[Opening Given data section]
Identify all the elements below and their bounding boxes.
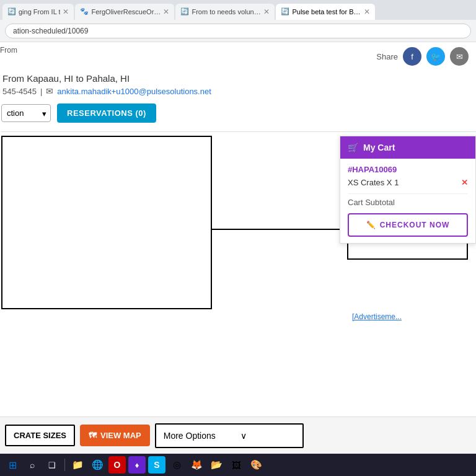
tab-3[interactable]: 🔄 From to needs volunteers - ✕ (175, 4, 275, 20)
contact-line: 545-4545 | ✉ ankita.mahadik+u1000@pulses… (1, 86, 476, 96)
opera-taskbar-icon[interactable]: O (108, 456, 126, 474)
connector-line (212, 229, 348, 230)
left-content-box (1, 136, 212, 309)
cart-item: XS Crates X 1 ✕ (348, 178, 468, 187)
cart-item-label: XS Crates X 1 (348, 178, 399, 187)
page-content: From Share f 🐦 ✉ From Kapaau, HI to Paha… (0, 42, 476, 402)
tab-1[interactable]: 🔄 ging From IL t ✕ (2, 4, 74, 20)
select-chevron-icon: ▾ (42, 108, 46, 118)
reservations-button[interactable]: RESERVATIONS (0) (57, 104, 156, 123)
checkout-btn-wrap: ✏️ CHECKOUT NOW (348, 213, 468, 237)
tab-2-label: FergOliverRescueOrg From IL t (91, 8, 161, 15)
facebook-share-icon[interactable]: f (403, 47, 421, 66)
cart-order-id: #HAPA10069 (348, 165, 468, 174)
firefox-taskbar-icon[interactable]: 🦊 (188, 456, 205, 474)
tab-2[interactable]: 🐾 FergOliverRescueOrg From IL t ✕ (75, 4, 174, 20)
divider (1, 131, 476, 132)
tab-2-close[interactable]: ✕ (163, 7, 169, 16)
more-options-label: More Options (164, 431, 216, 441)
crate-sizes-button[interactable]: CRATE SIZES (5, 425, 75, 446)
phone-number: 545-4545 (2, 87, 37, 96)
folder-taskbar-icon[interactable]: 📂 (208, 456, 225, 474)
share-row: Share f 🐦 ✉ (1, 42, 476, 68)
ad-link-text: [Advertiseme... (352, 312, 402, 321)
cart-icon: 🛒 (348, 143, 358, 152)
location-line: From Kapaau, HI to Pahala, HI (1, 73, 476, 84)
tab-4-favicon: 🔄 (281, 7, 289, 16)
email-link[interactable]: ankita.mahadik+u1000@pulsesolutions.net (57, 87, 211, 96)
tab-4-label: Pulse beta test for Beta From t (292, 8, 361, 15)
address-bar[interactable]: ation-scheduled/10069 (5, 24, 471, 38)
tab-2-favicon: 🐾 (80, 7, 89, 16)
tab-3-close[interactable]: ✕ (263, 7, 270, 16)
file-explorer-taskbar-icon[interactable]: 📁 (69, 456, 86, 474)
edge-taskbar-icon[interactable]: 🌐 (89, 456, 106, 474)
browser-bar: ation-scheduled/10069 (0, 20, 476, 42)
browser-tabs: 🔄 ging From IL t ✕ 🐾 FergOliverRescueOrg… (0, 0, 476, 20)
more-options-chevron-icon: ∨ (240, 431, 247, 441)
tab-1-favicon: 🔄 (7, 7, 16, 16)
tab-4-close[interactable]: ✕ (364, 7, 370, 16)
more-options-dropdown[interactable]: More Options ∨ (155, 423, 304, 448)
pipe-separator: | (40, 87, 42, 96)
windows-icon[interactable]: ⊞ (4, 456, 21, 474)
checkout-button[interactable]: ✏️ CHECKOUT NOW (350, 216, 465, 234)
tab-3-label: From to needs volunteers - (192, 8, 261, 15)
task-view-icon[interactable]: ❑ (43, 456, 61, 474)
cart-header: 🛒 My Cart (340, 136, 475, 159)
checkout-icon: ✏️ (366, 221, 376, 229)
share-label: Share (376, 52, 398, 61)
action-row: ction ▾ RESERVATIONS (0) (1, 99, 476, 128)
cart-body: #HAPA10069 XS Crates X 1 ✕ Cart Subtotal… (340, 159, 475, 243)
paint-taskbar-icon[interactable]: 🎨 (247, 456, 265, 474)
tab-4[interactable]: 🔄 Pulse beta test for Beta From t ✕ (276, 4, 375, 20)
advertisement-placeholder: [Advertiseme... (352, 312, 476, 321)
cart-panel: 🛒 My Cart #HAPA10069 XS Crates X 1 ✕ Car… (340, 136, 476, 244)
photos-taskbar-icon[interactable]: 🖼 (227, 456, 245, 474)
tab-3-favicon: 🔄 (180, 7, 189, 16)
skype-taskbar-icon[interactable]: S (148, 456, 165, 474)
winamp-taskbar-icon[interactable]: ♦ (128, 456, 146, 474)
cart-item-remove[interactable]: ✕ (461, 178, 468, 187)
view-map-button[interactable]: 🗺 VIEW MAP (80, 425, 150, 446)
twitter-share-icon[interactable]: 🐦 (426, 47, 445, 66)
search-taskbar-icon[interactable]: ⌕ (24, 456, 41, 474)
cart-subtotal: Cart Subtotal (348, 193, 468, 207)
from-label: From (0, 46, 17, 55)
map-icon: 🗺 (89, 431, 97, 440)
chrome-taskbar-icon[interactable]: ◎ (168, 456, 185, 474)
email-icon: ✉ (46, 86, 53, 96)
email-share-icon[interactable]: ✉ (450, 47, 469, 66)
tab-1-label: ging From IL t (19, 8, 60, 15)
taskbar-separator-1 (64, 459, 65, 471)
taskbar: ⊞ ⌕ ❑ 📁 🌐 O ♦ S ◎ 🦊 📂 🖼 🎨 (0, 454, 476, 476)
top-info: From Kapaau, HI to Pahala, HI 545-4545 |… (1, 68, 476, 99)
main-area: These Features are not available in Desi… (1, 136, 476, 322)
tab-1-close[interactable]: ✕ (63, 7, 69, 16)
bottom-toolbar: CRATE SIZES 🗺 VIEW MAP More Options ∨ (0, 416, 476, 454)
action-select[interactable]: ction ▾ (1, 104, 51, 122)
cart-title: My Cart (363, 143, 395, 152)
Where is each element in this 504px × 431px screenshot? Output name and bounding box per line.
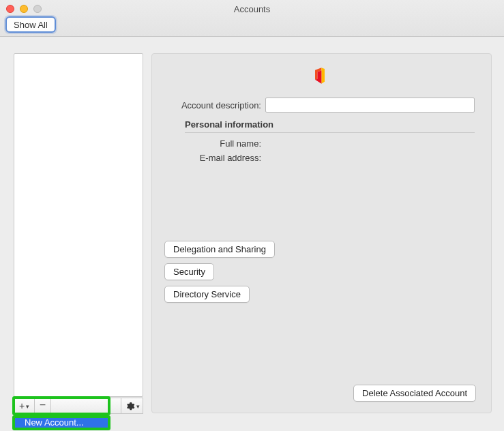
account-actions-button[interactable]: ▾: [121, 398, 143, 413]
chevron-down-icon: ▾: [26, 403, 29, 410]
content-area: +▾ − ▾ New Account... Account descriptio…: [0, 37, 504, 431]
accounts-list[interactable]: [14, 53, 143, 397]
window-title: Accounts: [0, 4, 504, 14]
toolbar-spacer: [51, 398, 121, 413]
security-button[interactable]: Security: [164, 263, 214, 280]
minus-icon: −: [40, 399, 46, 411]
titlebar: Accounts Show All: [0, 0, 504, 37]
remove-account-button[interactable]: −: [35, 398, 51, 413]
full-name-label: Full name:: [164, 138, 265, 149]
chevron-down-icon: ▾: [136, 403, 140, 410]
plus-icon: +: [19, 400, 25, 411]
account-detail-panel: Account description: Personal informatio…: [151, 53, 492, 413]
gear-icon: [125, 401, 135, 411]
menu-item-new-account[interactable]: New Account...: [15, 415, 109, 429]
personal-info-heading: Personal information: [185, 119, 475, 130]
accounts-toolbar: +▾ − ▾: [14, 398, 143, 414]
delegation-button[interactable]: Delegation and Sharing: [164, 241, 275, 258]
email-label: E-mail address:: [164, 153, 265, 163]
show-all-button[interactable]: Show All: [5, 16, 56, 33]
divider: [185, 132, 475, 133]
directory-service-button[interactable]: Directory Service: [164, 286, 250, 303]
office-icon: [310, 66, 329, 85]
delete-associated-account-button[interactable]: Delete Associated Account: [353, 385, 476, 402]
add-account-button[interactable]: +▾: [14, 398, 35, 413]
account-description-label: Account description:: [164, 100, 265, 110]
account-description-field[interactable]: [265, 98, 475, 113]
[Closing Given data section]
* _Exercise aim_:
Reproduce the records, all of them, word for word; omit the pictures.

* _Expected output_:
Identify all the elements below and their bounding boxes.
tab-3[interactable]: 🔄 From to needs volunteers - ✕ (175, 4, 275, 20)
contact-line: 545-4545 | ✉ ankita.mahadik+u1000@pulses… (1, 86, 476, 96)
opera-taskbar-icon[interactable]: O (108, 456, 126, 474)
connector-line (212, 229, 348, 230)
left-content-box (1, 136, 212, 309)
cart-item: XS Crates X 1 ✕ (348, 178, 468, 187)
cart-item-label: XS Crates X 1 (348, 178, 399, 187)
page-content: From Share f 🐦 ✉ From Kapaau, HI to Paha… (0, 42, 476, 402)
tab-1[interactable]: 🔄 ging From IL t ✕ (2, 4, 74, 20)
select-chevron-icon: ▾ (42, 108, 46, 118)
reservations-button[interactable]: RESERVATIONS (0) (57, 104, 156, 123)
checkout-btn-wrap: ✏️ CHECKOUT NOW (348, 213, 468, 237)
tab-2-label: FergOliverRescueOrg From IL t (91, 8, 161, 15)
facebook-share-icon[interactable]: f (403, 47, 421, 66)
cart-order-id: #HAPA10069 (348, 165, 468, 174)
firefox-taskbar-icon[interactable]: 🦊 (188, 456, 205, 474)
tab-2[interactable]: 🐾 FergOliverRescueOrg From IL t ✕ (75, 4, 174, 20)
divider (1, 131, 476, 132)
tab-2-close[interactable]: ✕ (163, 7, 169, 16)
more-options-label: More Options (164, 431, 216, 441)
crate-sizes-button[interactable]: CRATE SIZES (5, 425, 75, 446)
phone-number: 545-4545 (2, 87, 37, 96)
folder-taskbar-icon[interactable]: 📂 (208, 456, 225, 474)
share-row: Share f 🐦 ✉ (1, 42, 476, 68)
ad-link-text: [Advertiseme... (352, 312, 402, 321)
cart-icon: 🛒 (348, 143, 358, 152)
location-line: From Kapaau, HI to Pahala, HI (1, 73, 476, 84)
tab-4-favicon: 🔄 (281, 7, 289, 16)
email-link[interactable]: ankita.mahadik+u1000@pulsesolutions.net (57, 87, 211, 96)
tab-4-label: Pulse beta test for Beta From t (292, 8, 361, 15)
address-bar[interactable]: ation-scheduled/10069 (5, 24, 471, 38)
tab-2-favicon: 🐾 (80, 7, 89, 16)
tab-3-close[interactable]: ✕ (263, 7, 270, 16)
file-explorer-taskbar-icon[interactable]: 📁 (69, 456, 86, 474)
edge-taskbar-icon[interactable]: 🌐 (89, 456, 106, 474)
browser-bar: ation-scheduled/10069 (0, 20, 476, 42)
browser-tabs: 🔄 ging From IL t ✕ 🐾 FergOliverRescueOrg… (0, 0, 476, 20)
more-options-chevron-icon: ∨ (240, 431, 247, 441)
tab-1-favicon: 🔄 (7, 7, 16, 16)
tab-4-close[interactable]: ✕ (364, 7, 370, 16)
more-options-dropdown[interactable]: More Options ∨ (155, 423, 304, 448)
pipe-separator: | (40, 87, 42, 96)
windows-icon[interactable]: ⊞ (4, 456, 21, 474)
checkout-button[interactable]: ✏️ CHECKOUT NOW (350, 216, 465, 234)
tab-3-label: From to needs volunteers - (192, 8, 261, 15)
task-view-icon[interactable]: ❑ (43, 456, 61, 474)
cart-header: 🛒 My Cart (340, 136, 475, 159)
checkout-icon: ✏️ (366, 221, 376, 229)
share-label: Share (376, 52, 398, 61)
action-row: ction ▾ RESERVATIONS (0) (1, 99, 476, 128)
cart-body: #HAPA10069 XS Crates X 1 ✕ Cart Subtotal… (340, 159, 475, 243)
paint-taskbar-icon[interactable]: 🎨 (247, 456, 265, 474)
tab-4[interactable]: 🔄 Pulse beta test for Beta From t ✕ (276, 4, 375, 20)
advertisement-placeholder: [Advertiseme... (352, 312, 476, 321)
cart-panel: 🛒 My Cart #HAPA10069 XS Crates X 1 ✕ Car… (340, 136, 476, 244)
photos-taskbar-icon[interactable]: 🖼 (227, 456, 245, 474)
tab-3-favicon: 🔄 (180, 7, 189, 16)
skype-taskbar-icon[interactable]: S (148, 456, 165, 474)
winamp-taskbar-icon[interactable]: ♦ (128, 456, 146, 474)
cart-item-remove[interactable]: ✕ (461, 178, 468, 187)
view-map-button[interactable]: 🗺 VIEW MAP (80, 425, 150, 446)
twitter-share-icon[interactable]: 🐦 (426, 47, 445, 66)
search-taskbar-icon[interactable]: ⌕ (24, 456, 41, 474)
cart-subtotal: Cart Subtotal (348, 193, 468, 207)
from-label: From (0, 46, 17, 55)
map-icon: 🗺 (89, 431, 97, 440)
chrome-taskbar-icon[interactable]: ◎ (168, 456, 185, 474)
email-icon: ✉ (46, 86, 53, 96)
email-share-icon[interactable]: ✉ (450, 47, 469, 66)
tab-1-label: ging From IL t (19, 8, 60, 15)
taskbar-separator-1 (64, 459, 65, 471)
taskbar: ⊞ ⌕ ❑ 📁 🌐 O ♦ S ◎ 🦊 📂 🖼 🎨 (0, 454, 476, 476)
top-info: From Kapaau, HI to Pahala, HI 545-4545 |… (1, 68, 476, 99)
main-area: These Features are not available in Desi… (1, 136, 476, 322)
tab-1-close[interactable]: ✕ (63, 7, 69, 16)
bottom-toolbar: CRATE SIZES 🗺 VIEW MAP More Options ∨ (0, 416, 476, 454)
action-select[interactable]: ction ▾ (1, 104, 51, 122)
cart-title: My Cart (363, 143, 395, 152)
Where is each element in this 504px × 431px screenshot? Output name and bounding box per line.
account-actions-button[interactable]: ▾: [121, 398, 143, 413]
chevron-down-icon: ▾: [26, 403, 29, 410]
content-area: +▾ − ▾ New Account... Account descriptio…: [0, 37, 504, 431]
accounts-list[interactable]: [14, 53, 143, 397]
window-title: Accounts: [0, 4, 504, 14]
toolbar-spacer: [51, 398, 121, 413]
security-button[interactable]: Security: [164, 263, 214, 280]
minus-icon: −: [40, 399, 46, 411]
titlebar: Accounts Show All: [0, 0, 504, 37]
remove-account-button[interactable]: −: [35, 398, 51, 413]
full-name-label: Full name:: [164, 138, 265, 149]
chevron-down-icon: ▾: [136, 403, 140, 410]
plus-icon: +: [19, 400, 25, 411]
account-detail-panel: Account description: Personal informatio…: [151, 53, 492, 413]
gear-icon: [125, 401, 135, 411]
menu-item-new-account[interactable]: New Account...: [15, 415, 109, 429]
personal-info-heading: Personal information: [185, 119, 475, 130]
accounts-toolbar: +▾ − ▾: [14, 398, 143, 414]
delegation-button[interactable]: Delegation and Sharing: [164, 241, 275, 258]
email-label: E-mail address:: [164, 153, 265, 163]
show-all-button[interactable]: Show All: [5, 16, 56, 33]
divider: [185, 132, 475, 133]
directory-service-button[interactable]: Directory Service: [164, 286, 250, 303]
office-icon: [310, 66, 329, 85]
delete-associated-account-button[interactable]: Delete Associated Account: [353, 385, 476, 402]
add-account-button[interactable]: +▾: [14, 398, 35, 413]
account-description-label: Account description:: [164, 100, 265, 110]
account-description-field[interactable]: [265, 98, 475, 113]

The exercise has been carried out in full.